A Random Forest classifier prevents overfitting better than a decision tree by using a series of weaker trees that cannot themselves overfit the training set and takes a majority vote from them to classify. Training an AdaBoost Classifier on the same dataset trains weak learners sequentially, so they focus on the points that are hard to classify, so we made sure to limit each individual tree so it is individually weak.

In [40]:
rfc = RandomForestClassifier(criterion = 'entropy', n_estimators=100)
rfc.fit(X_train, Y_train)
print("Training acc:", rfc.score(X_train, Y_train), "\nValidation acc:",
      rfc.score(X_val, Y_val))

Training acc: 1.0 
Validation acc: 0.821428571429


## Changing Parameters

parameters = {"min_samples_split": [2, 5, 10],
              "max_depth": [None, 2, 5, 10],
              "min_samples_leaf": [1, 5, 10],
              "max_leaf_nodes": [None, 5, 10, 20],
              }
gridsearch2 = GridSearchCV(rfc, parameters)
gridsearch2.fit(X_train, Y_train)

In [42]:
gridsearch2.best_params_

{'max_leaf_nodes': None, 'min_samples_leaf': 10, 'min_samples_split': 100}

In [63]:
reg_forest = gridsearch2.best_estimator_
reg_forest.fit(X_train, Y_train)
print("Training acc:", reg_forest.score(X_train, Y_train), "\nValidation acc:",
      reg_forest.score(X_val, Y_val))

Training acc: 0.935714285714 
Validation acc: 0.817857142857


After tuning the parameters of our random forest classifier using sklearn's GridSearchCV method, we decreased the model's overfitting of the training set from a 100% accuracy to a 93% accuracy. However, our test set accuracy on the parameter-tuned model was slightly lower at 81.7%.

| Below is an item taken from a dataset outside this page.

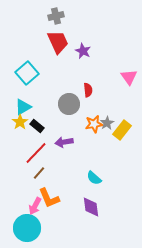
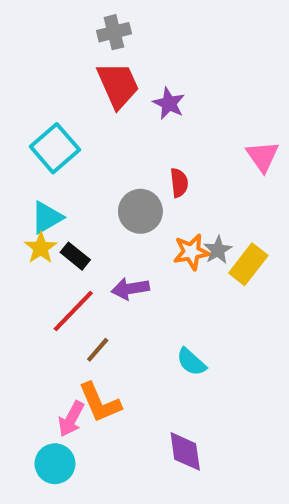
brown line: (39, 173) -> (98, 350), moved
purple diamond: (91, 207) -> (185, 451), moved
cyan circle: (27, 228) -> (55, 464), size x0.7

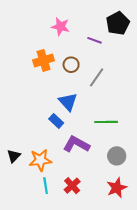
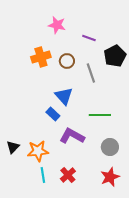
black pentagon: (118, 23) -> (115, 56), moved
gray line: (97, 77) -> (91, 73), turned -54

**Add a Boost to Random Forest model with sklearn's AdaBoostClassifier( )**

In [65]:
boost_reg2 = AdaBoostClassifier(base_estimator=reg_forest)
boost_reg2.fit(X_train, Y_train)
print("Training acc:", boost_reg2.score(X_train, Y_train), "\nValidation acc:",
      boost_reg2.score(X_val, Y_val))

Training acc: 1.0 
Validation acc: 0.882142857143


What parameters did you choose to change and why?

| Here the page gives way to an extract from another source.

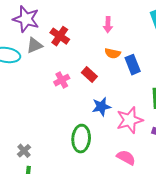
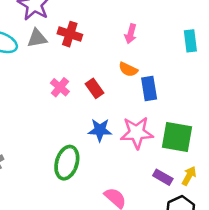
red cross: (60, 36) -> (70, 34), turned -30
pink cross: (62, 80) -> (60, 87), turned -35
pink star: (130, 120) -> (137, 133), moved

We regularized the model parameters by running a standard grid search on the hyperparameters and received the following hyperparameters: min_samples_split=2, max_depth=None, min_samples_leaf=1, and max_leaf_nodes=None. The resulting model brought the training accuracy down to .90 and the validation set accuracy up to .83. 

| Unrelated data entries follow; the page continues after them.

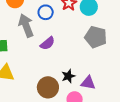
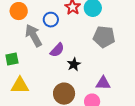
black star: (68, 76) -> (74, 64), moved

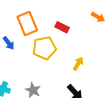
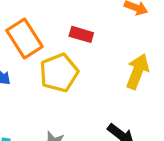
yellow arrow: (78, 64) -> (137, 71), moved, size x1.5

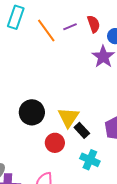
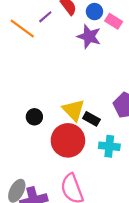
black circle: (32, 112) -> (34, 117), size x0.6
red circle: (55, 143) -> (68, 140), size x1.6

Finally, we trained an AdaBoostClassifier model using our regularized random forest as our base_estimator and received a training accuracy of 1.0 and a testing accuracy of .89. Although the model seems to overfit the training data, it also produces our highest testing accuracy yet. We decided to optimize this AdaBoostClassifier model by running a standard grid search on the n_estimators hyperparameter, which informed us that the best resulting model used a value of 50 for n_estimators. When we ran the resulting AdaBoostClassifier model using our regularized random forest as our base estimator and 50 as our number of estimators, we received a 1.0 training accuracy and a testing accuracy of .88, a class best. Again, the AdaBoost classifiers seem to overfit the training data, most likely due to our base estimator (the regularized random forest) being relatively strong estimators rather than the required weak estimators, but our resulting testing accuracy was a class best at .88. Thus, it seems as though a boosted random forest model does not perform better than the simpler, parameter-tuned logistic regression model, which produced a testing accuracy of 89.2%.

How does a random forest classifier prevent overfitting better than a single decision tree?

A Random Forest classifier prevents overfitting better than a decision tree by using a series of weaker trees that cannot themselves overfit the training set and takes a majority vote from them to classify. Training an AdaBoost Classifier on the same dataset trains weak learners sequentially, so they focus on the points that are hard to classify, so we made sure to limit each individual tree so it is individually weak.